- **What is expected**
Keyword search on "Kribbeln": report each line of the records that contains it.

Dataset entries
----------

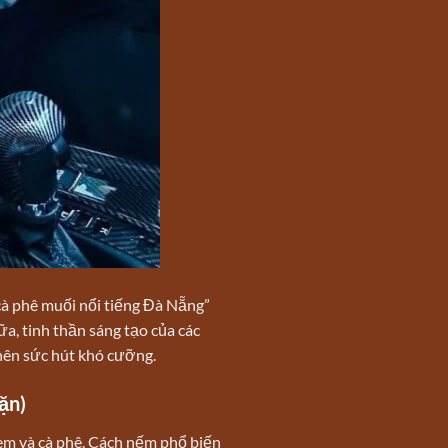
cà phê muối nổi tiếng Đà Nẵng”
, tinh thần sáng tạo của các
 nên sức hút khó cưỡng.
ặn)
em và cà phê. Cách nếm phổ biến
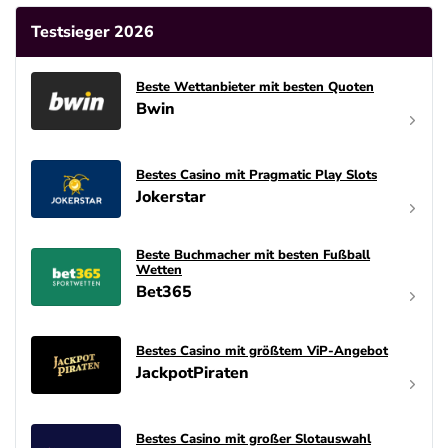
Testsieger 2026
Beste Wettanbieter mit besten Quoten
Bwin
Bestes Casino mit Pragmatic Play Slots
Jokerstar
Beste Buchmacher mit besten Fußball
Wetten
Bet365
Bestes Casino mit größtem ViP-Angebot
JackpotPiraten
Bestes Casino mit großer Slotauswahl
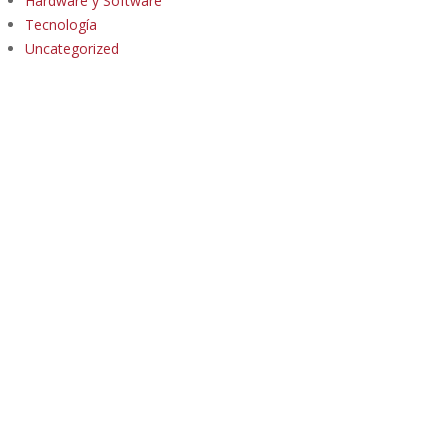
Hardware y Software
Tecnología
Uncategorized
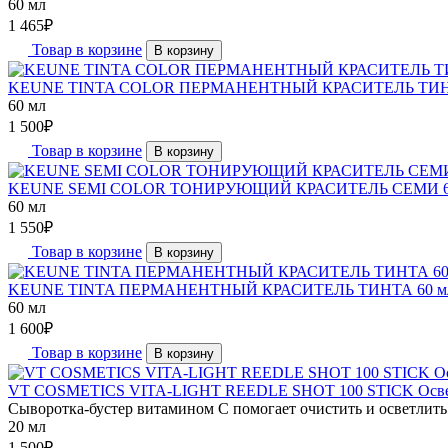
60 мл
1 465
₽
Товар в корзине
В корзину
KEUNE TINTA COLOR ПЕРМАНЕНТНЫЙ КРАСИТЕЛЬ ТИН
60 мл
1 500
₽
Товар в корзине
В корзину
KEUNE SEMI COLOR ТОНИРУЮЩИЙ КРАСИТЕЛЬ СЕМИ 6
60 мл
1 550
₽
Товар в корзине
В корзину
KEUNE TINTA ПЕРМАНЕНТНЫЙ КРАСИТЕЛЬ ТИНТА 60 м
60 мл
1 600
₽
Товар в корзине
В корзину
VT COSMETICS VITA-LIGHT REEDLE SHOT 100 STICK Осветля
Сыворотка-бустер витамином C помогает очистить и осветлить 
20 мл
1 500
₽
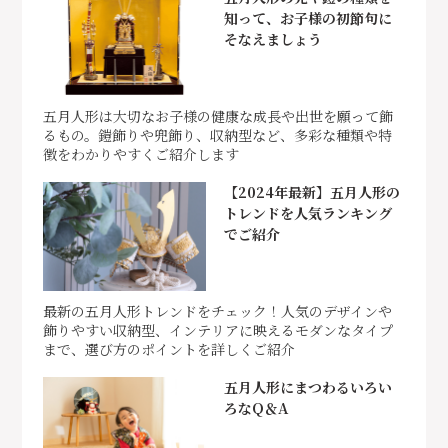
知って、お子様の初節句に
そなえましょう
五月人形は大切なお子様の健康な成長や出世を願って飾
るもの。鎧飾りや兜飾り、収納型など、多彩な種類や特
徴をわかりやすくご紹介します
【2024年最新】五月人形の
トレンドを人気ランキング
でご紹介
最新の五月人形トレンドをチェック！人気のデザインや
飾りやすい収納型、インテリアに映えるモダンなタイプ
まで、選び方のポイントを詳しくご紹介
五月人形にまつわるいろい
ろなQ＆A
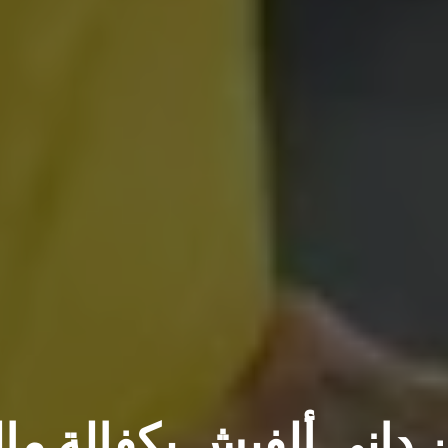
ن داني ألفيش بكفالة مال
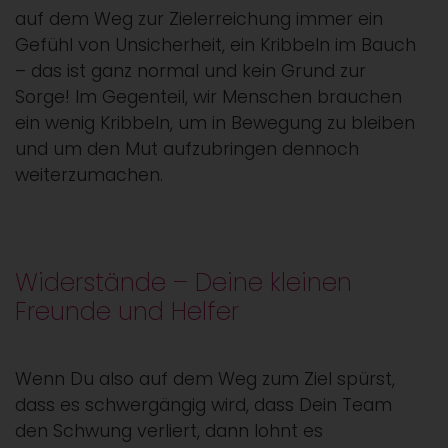
auf dem Weg zur Zielerreichung immer ein
Gefühl von Unsicherheit, ein Kribbeln im Bauch
– das ist ganz normal und kein Grund zur
Sorge! Im Gegenteil, wir Menschen brauchen
ein wenig Kribbeln, um in Bewegung zu bleiben
und um den Mut aufzubringen dennoch
weiterzumachen.
Widerstände – Deine kleinen
Freunde und Helfer
Wenn Du also auf dem Weg zum Ziel spürst,
dass es schwergängig wird, dass Dein Team
den Schwung verliert, dann lohnt es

----------

- **Solution**
Gefühl von Unsicherheit, ein Kribbeln im Bauch
ein wenig Kribbeln, um in Bewegung zu bleiben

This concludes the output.